Avec Lucidité passagère, Martin Thibaudeau fait sentir ses influences sans trouver sa voix.

Soyons clair, Lucidité passagère, la nouvelle production du Théâtre de la zone grise, est un exemple canonique de dramaturgie miroir. La pièce de Martin Thibaudeau est écrite à propos, par et pour des trentenaires. Mise en scène par Patrice Coquereau, cette histoire d’éternels adolescents en mal d’amour, en perte de repères et en quête d’identité… est tout sauf originale.
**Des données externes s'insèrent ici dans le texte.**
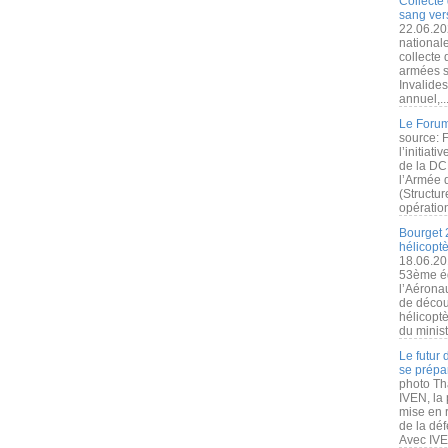
Collecte 
sang vers
22.06.20
nationale
collecte
armées s
Invalide
annuel,..
Le Forum
source: 
l’initiat
de la DC
l’Armée 
(Structur
opération
Bourget 
hélicopt
18.06.20
53ème éd
l’Aérona
de découv
hélicopt
du minist
Le futur
se prépa
photo Th
IVEN, la 
mise en r
de la dé
Avec IVEN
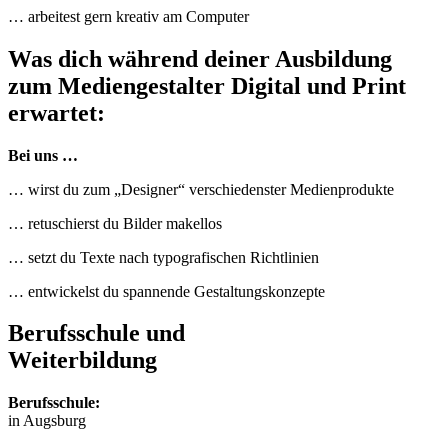
… arbeitest gern kreativ am Computer
Was dich während deiner Ausbildung
zum Mediengestalter Digital und Print
erwartet:
Bei uns …
… wirst du zum „Designer“ verschiedenster Medienprodukte
… retuschierst du Bilder makellos
… setzt du Texte nach typografischen Richtlinien
… entwickelst du spannende Gestaltungskonzepte
Berufsschule und
Weiterbildung
Berufsschule:
in Augsburg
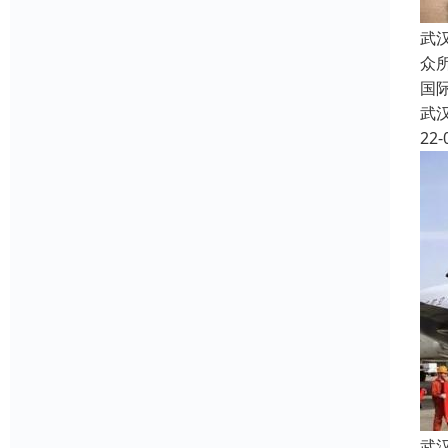
武
众
国
武
22-
武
Mais le vrai problème n’est pas là. Le véritable ennui, c’est que la pièce est désespérément simpliste, réductrice. Si on la compare à nos vies, aux aventures de nos amis, aux aspirations de nos contemporains, aux espoirs des hommes et des femmes qui nous entourent et qui ont aujourd’hui 30 ans, elle est d’une absence quasi totale de substance. Dans ce vaudeville cousu de fil blanc, on perçoit sans nul doute les inspirations – cinématographiques et télévisuelles – de l’auteur: American Beauty de Sam Mendes, Short Cuts de Robert Altman, La Vie, la vie de Bourguignon et Sauvé… Mais créer une vraie galerie de personnages et en faire des individus complexes et attachants, ça ne se fait pas en criant ciseaux. On parle de ce spectacle comme d’une refonte de celui présenté à la Balustrade du Monument-National en 2006. Les quatre courtes pièces de la version initiale auraient été morcelées et les fragments, soigneusement intercalés. Au final, le procédé, loin d’être transcendant, donne droit à des changements de décor beaucoup trop fréquents, un supplice que la mise en scène aurait dû nous épargner. On ne le répétera jamais assez: on ne fait pas du théâtre comme on fait de la télévision.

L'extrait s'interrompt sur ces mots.